There is, however, no clear sign that Kim has any intention of receiving Lee in Pyongyang - or, far less likely, coming down to Seoul. All we know for sure is that the North is not insulting Lee as much as it was a year ago, and is more interested in talking than it was a few months ago.
The trouble is that all North Korea wants to talk about is wringing money out of South Korea. The reason for talks about the Kaesong industrial complex, just above the demilitarised zone (DMZ) between the two Koreas 60 kilometres north of Seoul, is to see how to make the South Korean factories there more efficient - and also get them to pay more for the 40,000 North Korean workers, none of whom ever sees the salaries they are supposed to receive.
And the reason for talking about resuming tours to Mount Kumkang, the cluster of granite peaks above the eastern end of the DMZ, is they brought huge sums into North Korean coffers. But no way will North Korea accept a joint investigation of the fatal shooting by a North Korean soldier of a South Korean woman in July 2008 as she wandered outside the tourist zone - the reason Lee stopped the tours.

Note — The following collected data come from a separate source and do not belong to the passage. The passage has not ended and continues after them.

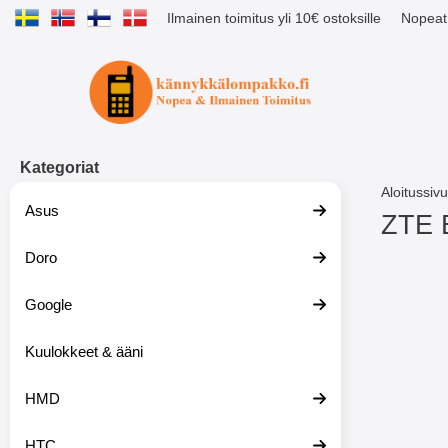
Ilmainen toimitus yli 10€ ostoksille
Nopeat 
Ostoskori laajennettu Tibro billig
Kategoriat
Aloitussivu
Asus
ZTE 
Doro
S
i
i
Google
r
r
y
Kuulokkeet & ääni
t
u
HMD
o
t
t
HTC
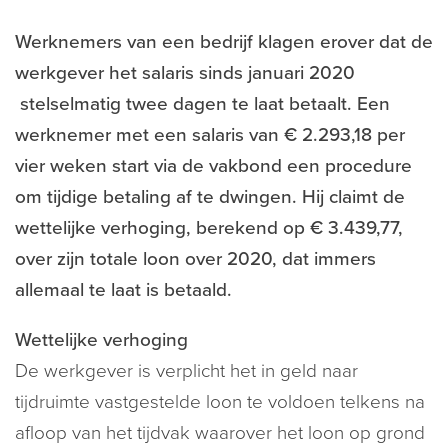
Werknemers van een bedrijf klagen erover dat de
werkgever het salaris sinds januari 2020
stelselmatig twee dagen te laat betaalt. Een
werknemer met een salaris van € 2.293,18 per
vier weken start via de vakbond een procedure
om tijdige betaling af te dwingen. Hij claimt de
wettelijke verhoging, berekend op € 3.439,77,
over zijn totale loon over 2020, dat immers
allemaal te laat is betaald.
Wettelijke verhoging
De werkgever is verplicht het in geld naar
tijdruimte vastgestelde loon te voldoen telkens na
afloop van het tijdvak waarover het loon op grond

Disagreements over Kaesong and Kumkang, however, are secondary to the overwhelming problem of security issues on the Korean peninsula. North Korea does not want to talk to South Korea about anything to do with security, and will exclude Seoul from any discussion of its nuclear programme.
Lee, however, has said that North Korea must be willing to talk about its nuclear programme in any inter-Korean summit. He would also raise the topic of the thousands of South Koreans held by the North as slave labour since the Korean war, and hundreds of fishermen captured when their boats strayed in or near North Korean waters. Lee might even raise the topic the north wants most to avoid; egregious violations of its people's human rights.
No such matters came up in the two previous summits between Kim and South Korean presidents, in June 2000 when he received Kim Dae-jung, and in October 2007, when he received Roh Moo-hyun.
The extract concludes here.